Task requirements:
What you output must match, exactly, the lines from the start of the records to the line containing "відповідальність Місце роботи!?", both ends kept and pictures excluded.

Start of Listed entries

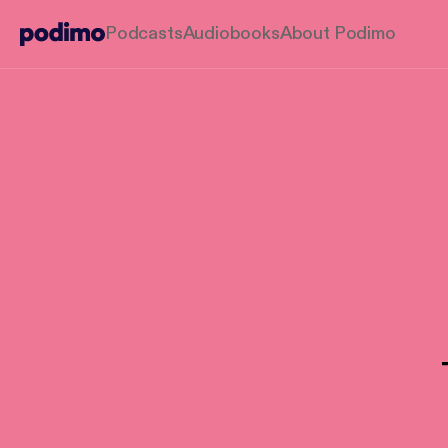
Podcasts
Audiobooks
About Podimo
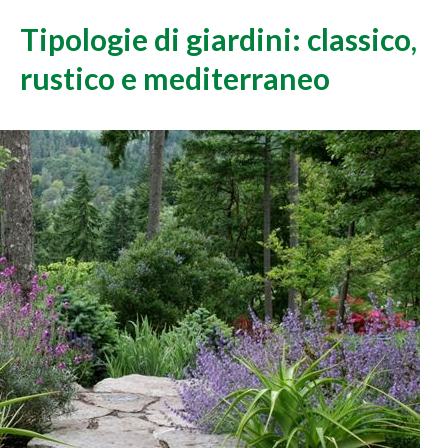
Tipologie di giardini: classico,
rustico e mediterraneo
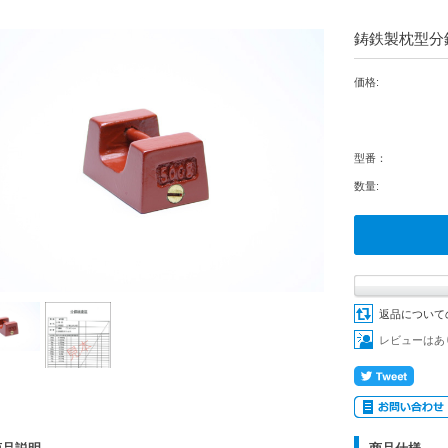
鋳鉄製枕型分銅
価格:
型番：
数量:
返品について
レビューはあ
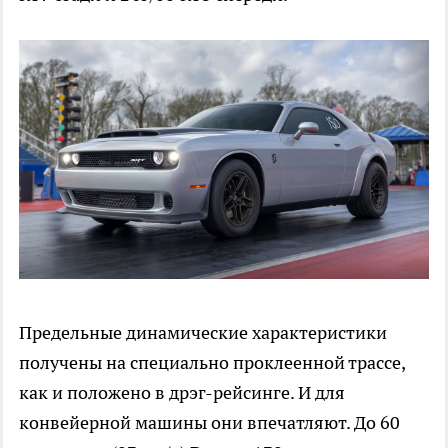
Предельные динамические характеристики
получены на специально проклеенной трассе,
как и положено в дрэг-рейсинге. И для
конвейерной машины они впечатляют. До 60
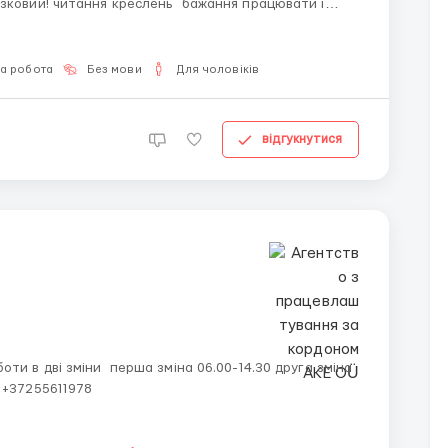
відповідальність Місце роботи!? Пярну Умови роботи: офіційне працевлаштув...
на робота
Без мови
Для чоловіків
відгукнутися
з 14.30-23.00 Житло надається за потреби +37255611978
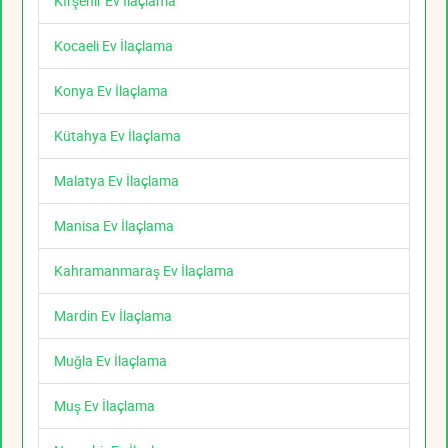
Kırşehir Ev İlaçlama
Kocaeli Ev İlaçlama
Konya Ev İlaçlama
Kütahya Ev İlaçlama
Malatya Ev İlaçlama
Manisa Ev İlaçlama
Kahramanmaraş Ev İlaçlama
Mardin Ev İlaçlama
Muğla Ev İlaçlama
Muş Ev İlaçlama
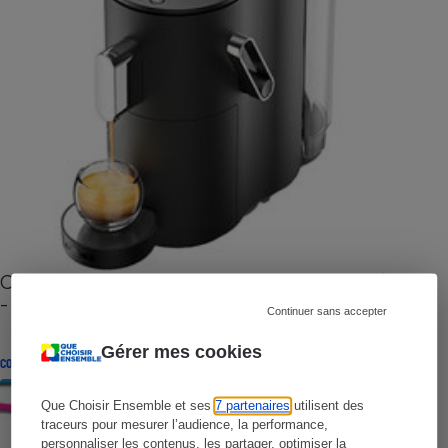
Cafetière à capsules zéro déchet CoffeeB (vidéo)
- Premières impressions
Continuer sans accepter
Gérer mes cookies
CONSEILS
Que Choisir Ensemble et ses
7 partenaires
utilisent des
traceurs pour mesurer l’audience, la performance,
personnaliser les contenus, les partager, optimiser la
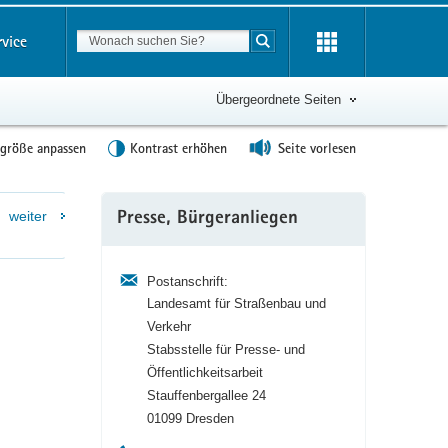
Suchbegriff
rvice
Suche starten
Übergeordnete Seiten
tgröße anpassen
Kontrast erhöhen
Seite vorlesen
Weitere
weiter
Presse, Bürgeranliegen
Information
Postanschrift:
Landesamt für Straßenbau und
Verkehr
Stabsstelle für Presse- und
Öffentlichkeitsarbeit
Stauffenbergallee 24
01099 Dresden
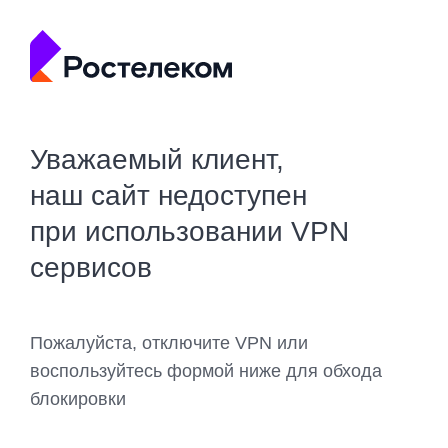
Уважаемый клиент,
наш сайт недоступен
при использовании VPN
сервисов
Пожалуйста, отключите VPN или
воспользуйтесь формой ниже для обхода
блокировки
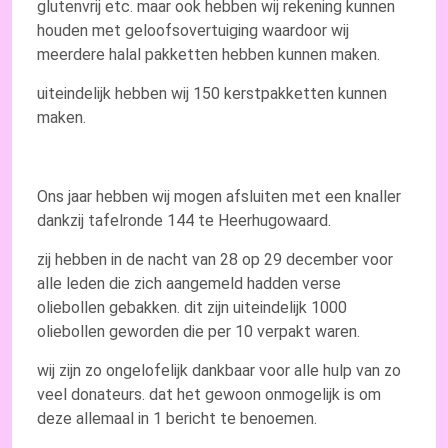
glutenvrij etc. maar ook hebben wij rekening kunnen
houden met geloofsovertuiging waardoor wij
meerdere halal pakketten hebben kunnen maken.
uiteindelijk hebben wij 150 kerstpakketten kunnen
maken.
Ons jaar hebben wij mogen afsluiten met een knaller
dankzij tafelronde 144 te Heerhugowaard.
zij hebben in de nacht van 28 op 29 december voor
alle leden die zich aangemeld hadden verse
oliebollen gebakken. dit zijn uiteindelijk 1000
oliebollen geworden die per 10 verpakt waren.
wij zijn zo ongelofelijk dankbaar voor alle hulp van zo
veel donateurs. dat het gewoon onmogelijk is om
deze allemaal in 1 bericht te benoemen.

End of Listed entries

Answer for the task:
Podcasts
Audiobooks
About Podimo
Tipologie di giardini: classico,
rustico e mediterraneo
鋳鉄製枕型分銅
価格:
型番：
数量:
返品について
レビューはあ
Предельные динамические характеристики
получены на специально проклеенной трассе,
как и положено в дрэг-рейсинге. И для
конвейерной машины они впечатляют. До 60
відповідальність Місце роботи!? Пярну Умови роботи: офіційне працевлаштув...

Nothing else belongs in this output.